Some say the Scottish Parliament is a handsome building and others quite the opposite. The building is 5 years old, yet £94,000 has been spent on repairing leaky roofs, £8,000 has gone on rewiring lights in the MSPs' accommodation block and £20,000 spent on treating wooden slats. It opened in 2004, 10 times over budget and three years behind schedule. About 900 construction faults were identified.

Parliament officials confirm that new bollards and concrete benches are to be installed at a cost of £1.5 million to make the building less vulnerable to terrorist attack. It follows the installation of a chicane near the vehicle entrance to parliament and turnstiles outside Queensberry House and the Canongate entrances earlier this year, at a cost of £524,000.

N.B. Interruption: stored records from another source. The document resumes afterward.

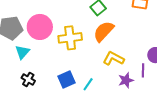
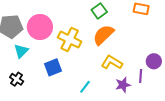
yellow cross: (70, 38) -> (70, 39), turned 30
black cross: (28, 79) -> (17, 79), moved
blue square: (66, 79) -> (53, 67), moved

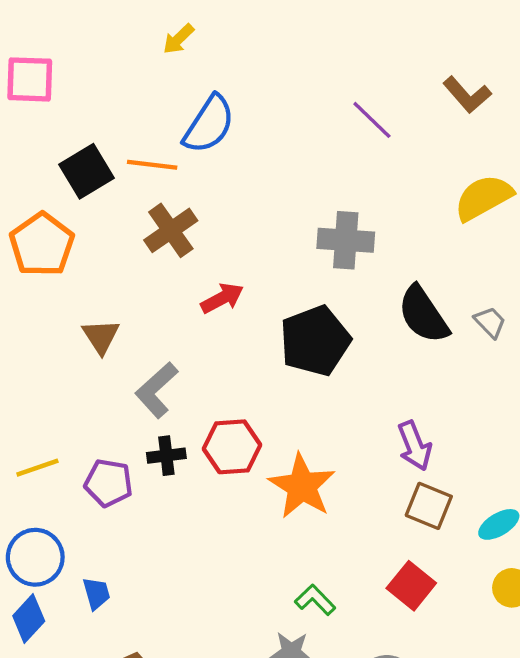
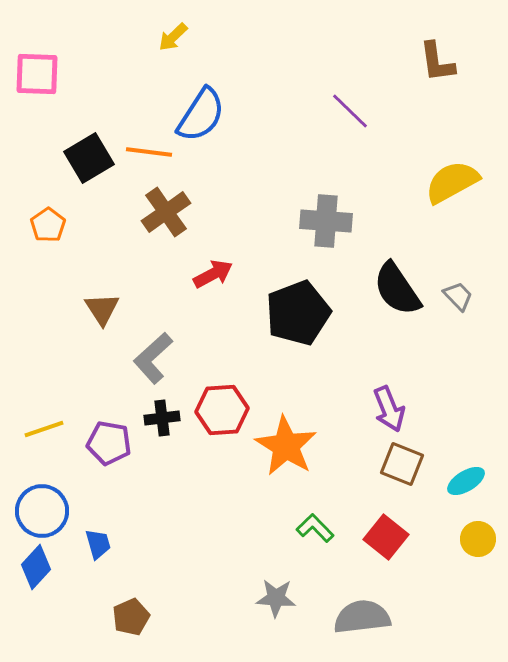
brown L-shape: (467, 95) -> (437, 62), moved, turned 33
orange pentagon: (42, 245) -> (48, 225), size x0.6
green L-shape: (315, 600) -> (315, 528), moved

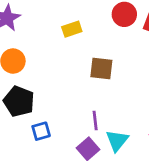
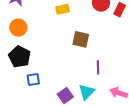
purple line: (95, 121) -> (98, 67), moved

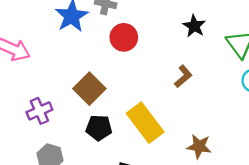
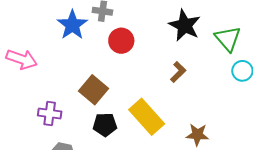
black star: (194, 26) -> (185, 25), size x1.5
purple cross: (39, 111) -> (50, 114), turned 35

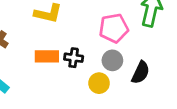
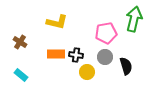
black semicircle: (141, 72) -> (126, 66), turned -42
yellow circle: (99, 83) -> (87, 72), moved

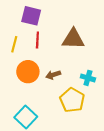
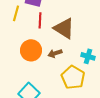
brown triangle: (73, 39) -> (64, 28), moved, turned 30
yellow line: (14, 44) -> (16, 13), moved

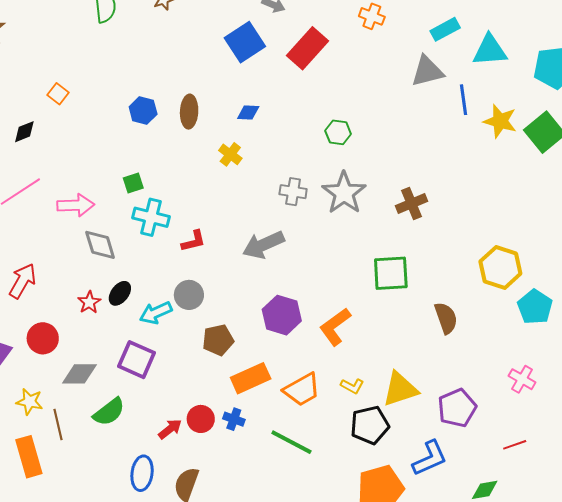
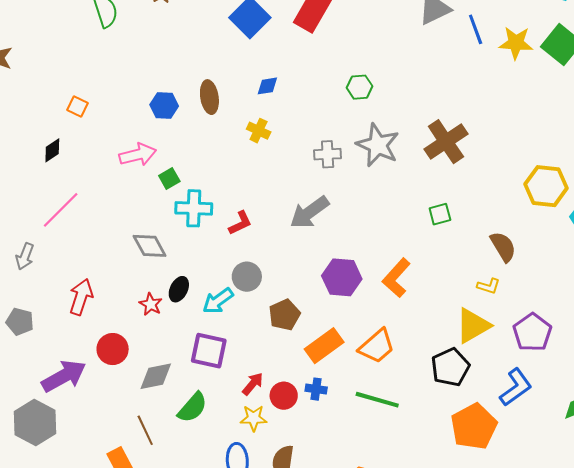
brown cross: (411, 203) -> (446, 142), size x1.4
pink arrow: (76, 205) -> (138, 155), moved
green square: (391, 273) -> (440, 214), size x0.6
yellow L-shape: (352, 386) -> (488, 286), moved
yellow star: (30, 402) -> (254, 418), moved
red arrow: (170, 429) -> (253, 384), moved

Holyrood officials have signed an eight year contract worth £13 million, to keep its windows and doors watertight. The contract also includes maintenance of lighting and electrical goods. The previous maintenance contract, which covered the first five years of the building cost £5.5 million.

Matthew Elliott, chief executive of the Taxpayers' Alliance, said the Holyrood building had been a black hole for taxpayers' money.

"There is no way a brand new building should need this level of maintenance and a more cost-effective option should be explored. This looks like a classic example of the public sector paying over the odds for contract work."

I can't understand why either. Such was the desperation of Donald Dewar and his luvvie friends to have this particular architect and design that all other aspects of the project were thrown out the window and now the taxpayer is left with a maintenance bill which could possible build a couple of decent sized schools or more. Astonishing.


Quiet_Man said...

tbh it looks like a 70's housing estate gone wrong, bit like the Byker Wall in Newcastle.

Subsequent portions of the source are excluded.